The agency serves people in the southern part of West Virginia with emphasis on McDowell County, an economically distressed area experiencing high unemployment and social disparities.

Services to Achieve Self-Sufficiency

The Council of the Southern Mountains presently provides services for individuals and families to help them achieve self-sufficiency through programs for unemployed and underemployed individuals, high school drop-outs, unwed parents, parolees, and TANF (Temporary Assistance for Needy Families) recipients. 

CSM provides job training and other services for these individuals and strives to keep the agency functioning at a level that will provide meaningful interventions for high-need individuals gaining meaningful community services that provide all measures of citizenship and dignity.
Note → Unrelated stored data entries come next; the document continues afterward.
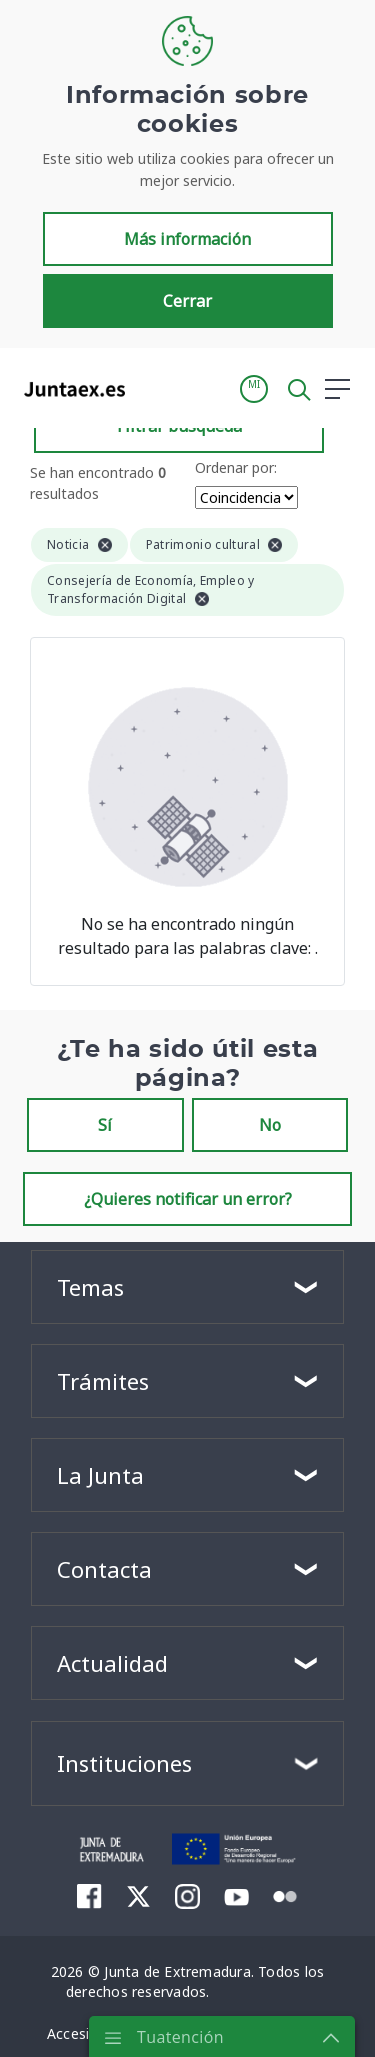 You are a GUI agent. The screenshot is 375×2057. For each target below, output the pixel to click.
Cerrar (187, 301)
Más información (187, 239)
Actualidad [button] (112, 1663)
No (270, 1125)
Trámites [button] (103, 1381)
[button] (254, 389)
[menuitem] (89, 1896)
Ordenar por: (236, 467)
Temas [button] (90, 1287)
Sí (105, 1125)
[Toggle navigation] (153, 388)
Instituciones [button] (124, 1763)
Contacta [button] (104, 1569)
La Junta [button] (100, 1475) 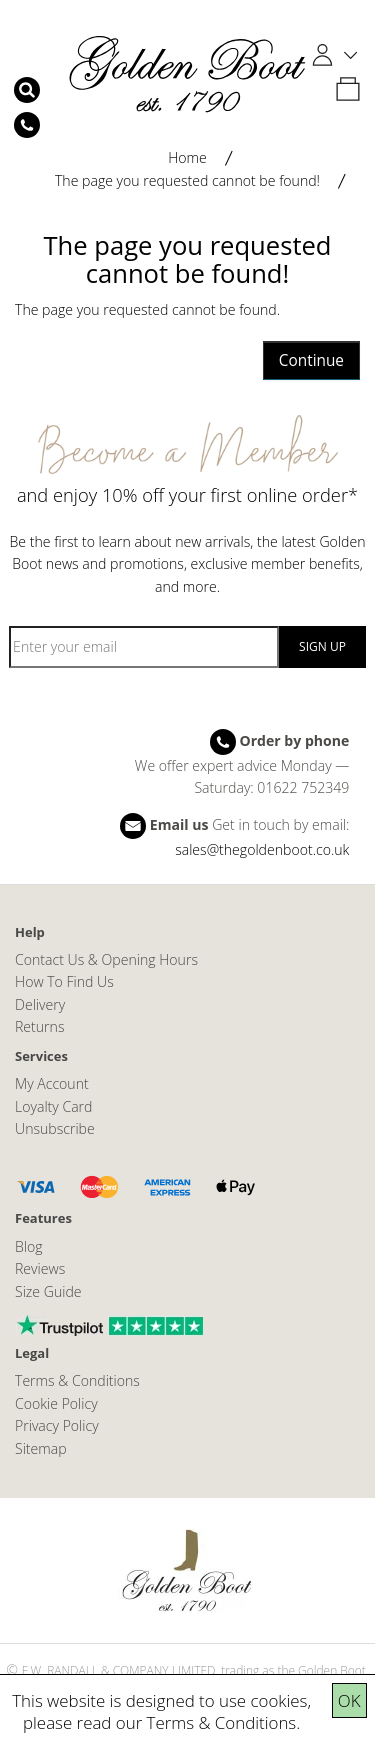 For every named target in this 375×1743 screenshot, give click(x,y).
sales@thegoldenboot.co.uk (262, 849)
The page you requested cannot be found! (187, 180)
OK (349, 1700)
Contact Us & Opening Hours (106, 959)
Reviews (40, 1268)
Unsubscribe (55, 1128)
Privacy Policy (57, 1425)
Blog (29, 1246)
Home (187, 157)
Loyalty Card (53, 1106)
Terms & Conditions (222, 1722)
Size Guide (48, 1291)
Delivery (40, 1004)
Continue (311, 360)
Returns (39, 1026)
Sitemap (41, 1448)
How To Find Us (64, 981)
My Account (52, 1083)
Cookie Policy (56, 1403) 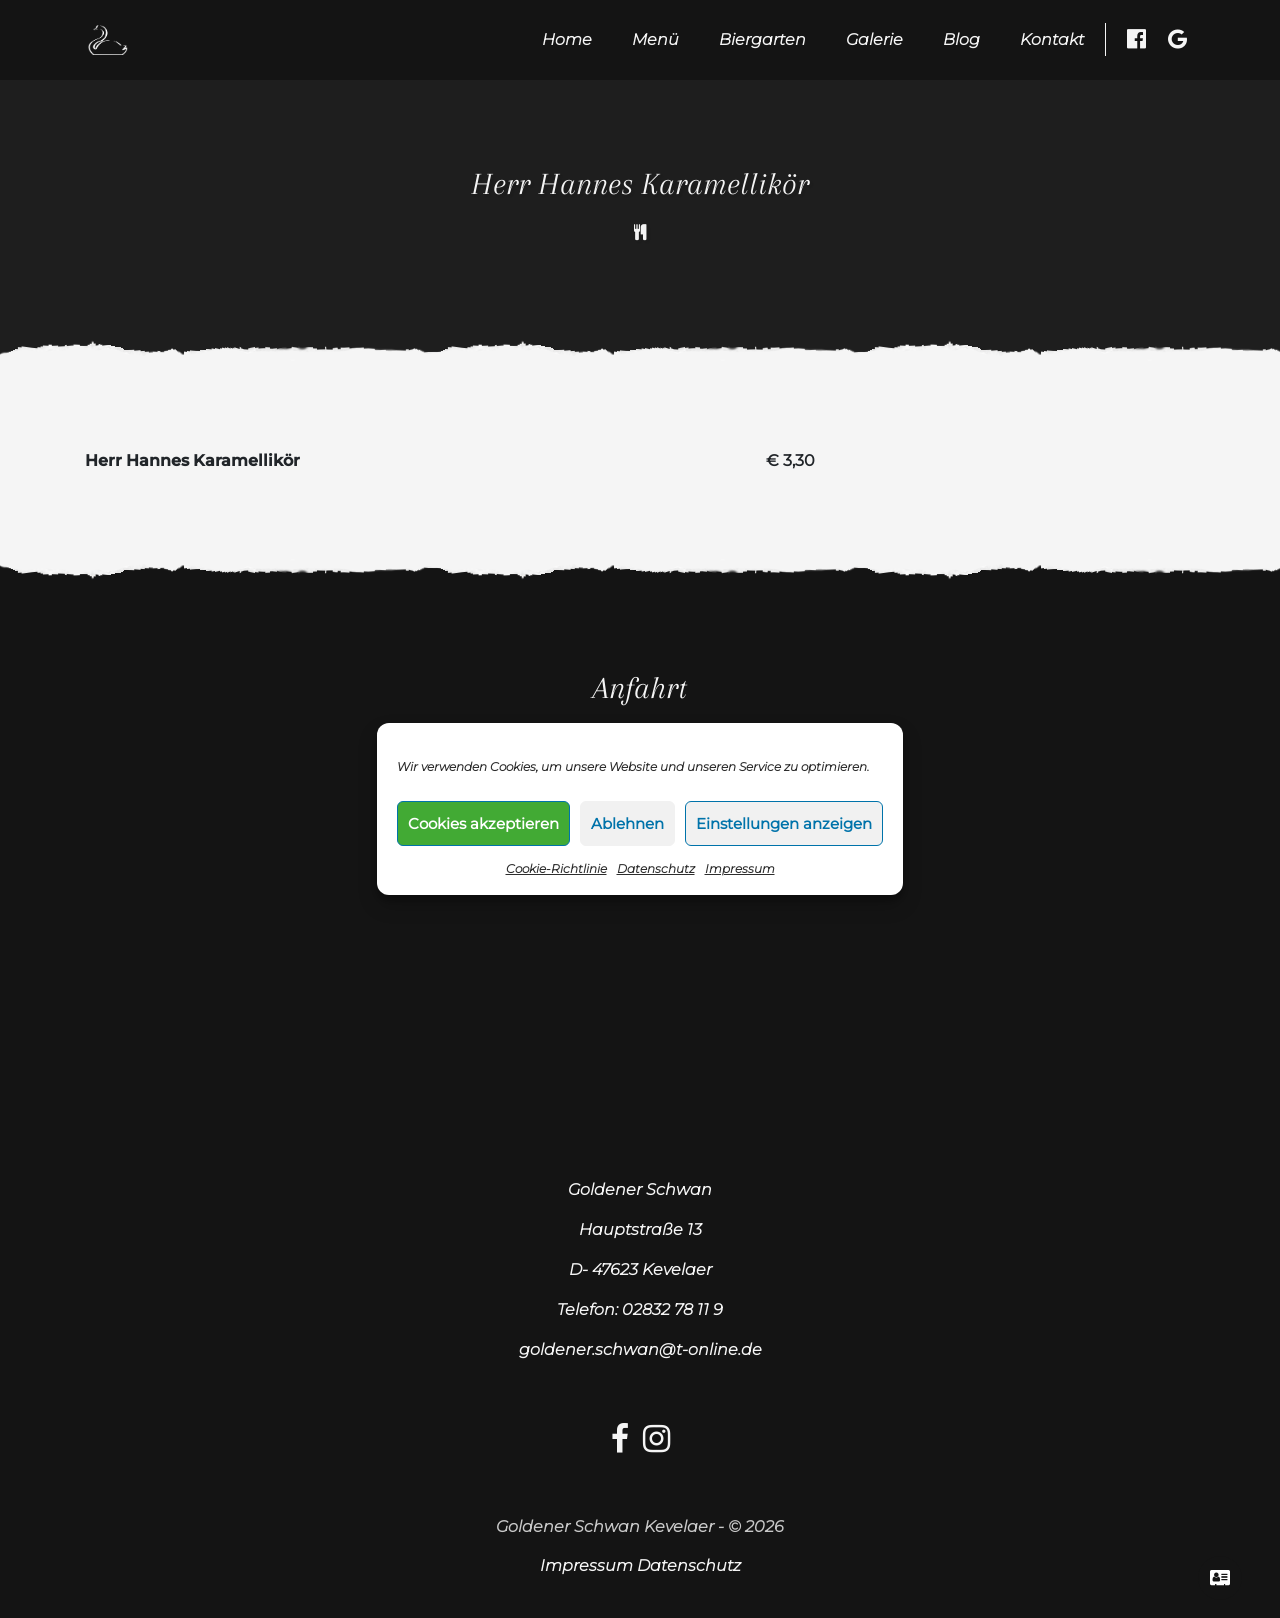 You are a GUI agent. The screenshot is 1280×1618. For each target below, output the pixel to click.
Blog (961, 39)
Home (567, 39)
The agency specifically served 3,000 families in the Community Services Block Grant program this past year which provides food pantries, transportation, seasonal food allocations, clothing, infant formula for eligible families, assistance to the elderly, energy assistance, and housing referrals.
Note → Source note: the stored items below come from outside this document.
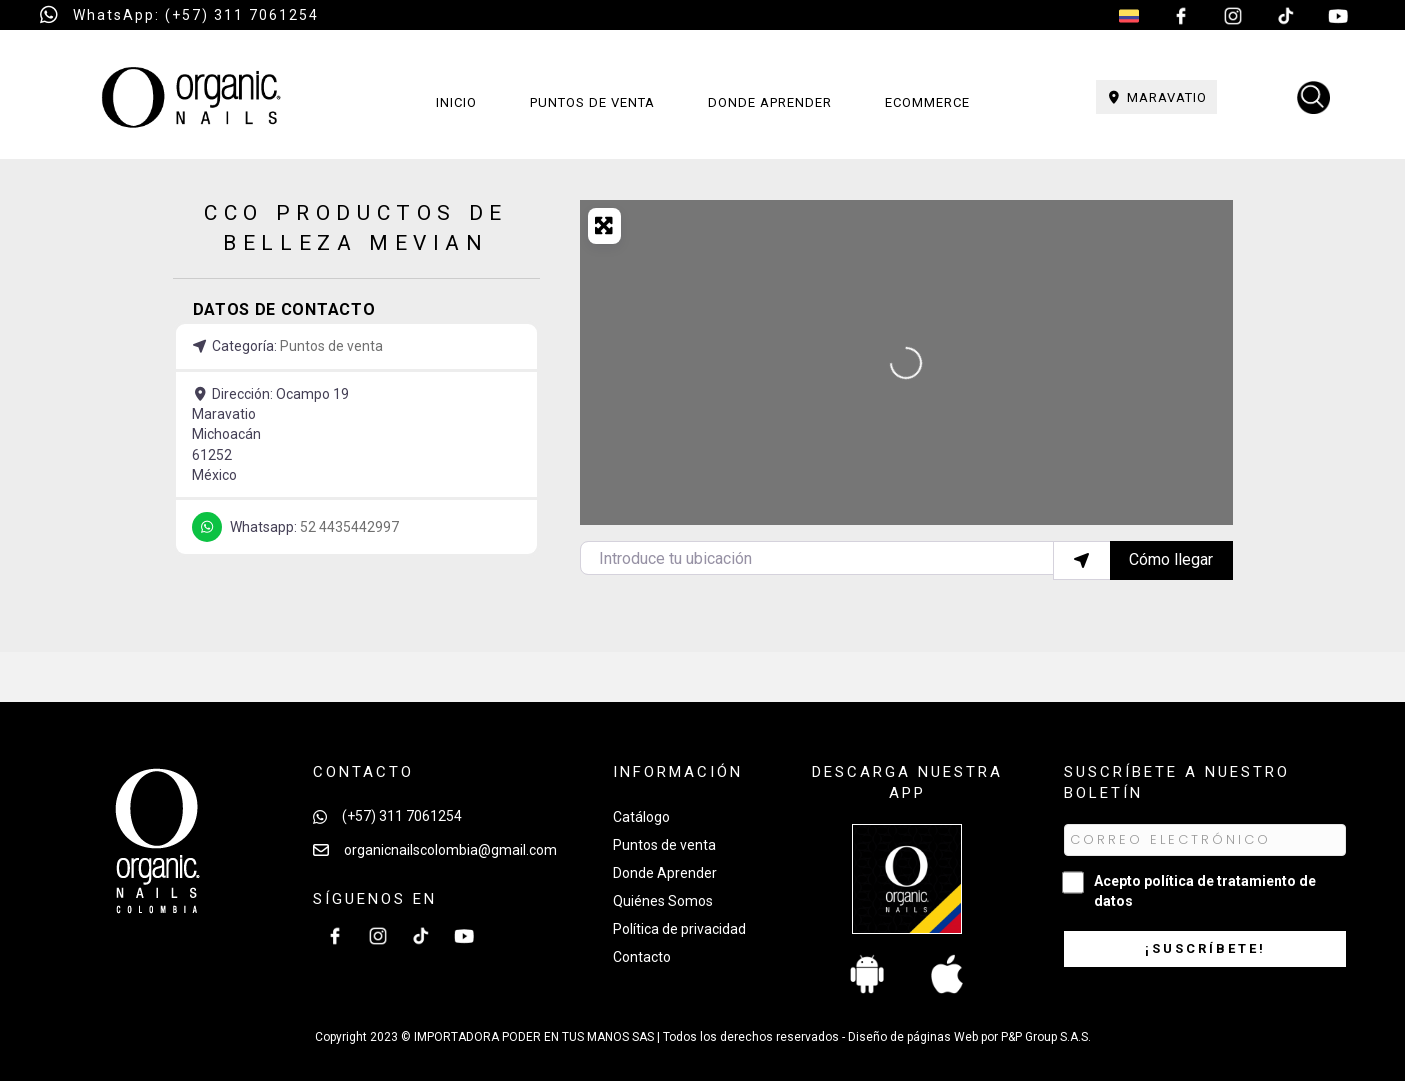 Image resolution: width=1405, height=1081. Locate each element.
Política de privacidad (679, 929)
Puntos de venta (592, 102)
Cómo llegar (1171, 559)
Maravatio (1157, 97)
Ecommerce (927, 102)
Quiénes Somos (663, 901)
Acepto (1205, 891)
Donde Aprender (665, 873)
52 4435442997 (349, 527)
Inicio (456, 102)
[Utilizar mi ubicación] (1082, 560)
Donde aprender (770, 102)
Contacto (642, 957)
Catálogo (641, 817)
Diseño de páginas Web (914, 1037)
  • The Care Coordinator will help to coordinate the health, education, and nutritional care for the RFTS eligible pregnant mother and her infant."
    The RFTS Regional Care Coordinator provides follow-up and coordination on all newborn Hearing Screening referrals, offers RFTS care cooordination to all eligible infants. They will also: Complete assessment and PRSI/Alternate Entry, if necessary, to identify barriers to a healthy care outcome. Develop service care plan with client using the RFTS Service Care Plan. Arrange intervention, meeting identified needs. Make home visits and client contact according to policy. Follow a standardized recording system for documenting client care. Reassess and revise service care plan as needed. Update medical provider of mother's progress/change in service care plan as needed. Send required information to Regional Care Coordinator serving the client. Arrange for/participates in interdisciplinary/interagency problem/service care plan meeting for problem clients to determine the appropriate agency to serve as primary case manager and to assign service care plan responsibilities. Coordinates/ Monitors with other program providing care management to infants such as Birth to Three Projects, and or child with Special Health Needs. Referral of client into appropriate case management system at time of closure/ or at risk are determined. At or near care closure, complete Outcome Measures form and forward to RCC.
  • The Care Coodinator will help to increase the pregant woman, her infant, and the family's knowledge regarding the importance of quality self and health care"
    The RFTS Coordinator will also: Plan with the client for perinatal care/pediatric care. Plan with the client for participation in WIC for nutritional needs, counseling and food supplements. Model and teach problem solving skills. Plan with the mother for receiving a postpardum exam and family planning services. Plan with the client for support system. Plan with the child for receiving well child visits and immunization services.
  • The Care Coordinator will advocate for primary needs of the family.
    Primary needs include, but are not limited to, food, shelter, safety, crisis intervention, transportation assistance, and child care. They will also: Advocate for the child in the community. Intervene immediately when mother or child is in unsafe environment. Intervene in times of crisis. (Exception: for incidents of child abuse/neglect. These must be reported by telephone to Child Protective Services, the Child Abuse Hotline, or local DHHR office.
  • The Care Coordinator will use appropriate referral and follow-up procedures to acquire necessary resources for the mother and her infant.
    The RFTS Coordinator will also: Establish cooperative agreements and contracts for referral on the local level. Coordinate services for all disciplines. Communicate with medical care providers.Refer very low birth weight, preterm infants' parent to SSI. (if not referred by hospital at birth.) Monitor receipt of services.